Wenn Professor Michael Riesener auf die RWTH Aachen blickt, dann sieht er enormes Potenzial: Die Fakultäten liefern exzellente Forschungsergebnisse mit hoher Anwendungsrelevanz. Gleichzeitig zeigt sich das starke Interesse der Industrie an der Zusammenarbeit mit der RWTH – messbar an über 450 immatrikulierten Unternehmen auf dem RWTH Aachen Campus.

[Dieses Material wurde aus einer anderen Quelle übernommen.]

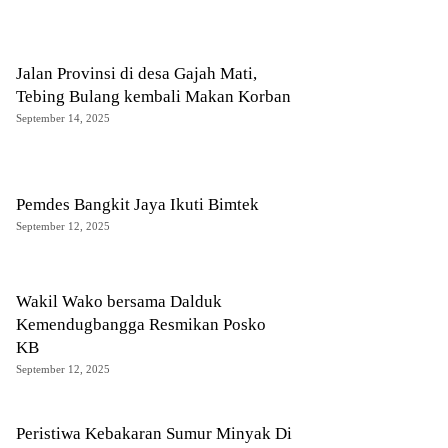
Jalan Provinsi di desa Gajah Mati,
Tebing Bulang kembali Makan Korban
September 14, 2025
Pemdes Bangkit Jaya Ikuti Bimtek
September 12, 2025
Wakil Wako bersama Dalduk
Kemendugbangga Resmikan Posko
KB
September 12, 2025
Peristiwa Kebakaran Sumur Minyak Di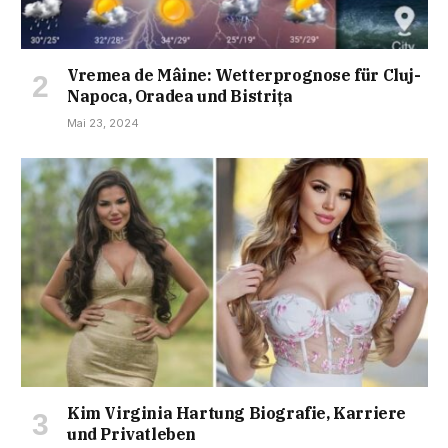
Vremea de Mâine: Wetterprognose für Cluj-
Napoca, Oradea und Bistrița
Mai 23, 2024
Kim Virginia Hartung Biografie, Karriere
und Privatleben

Dabei sieht er aber auch die zentrale Herausforderung: Es klafft eine Lücke zwischen frühen und fortgeschrittenen Technologiereifegraden (TRL), die viel zu oft verhindert, dass Forschungsergebnisse in die Anwendung kommen.

Foto (c) Andreas Schmitter

 Professor Ulrich Rüdiger (rechts), Rektor der RWTH Aachen, und Professor Matthias Wessling, Prorektor für Transfer, überreichen Professor Michael Riesener die Ernennungsurkunde.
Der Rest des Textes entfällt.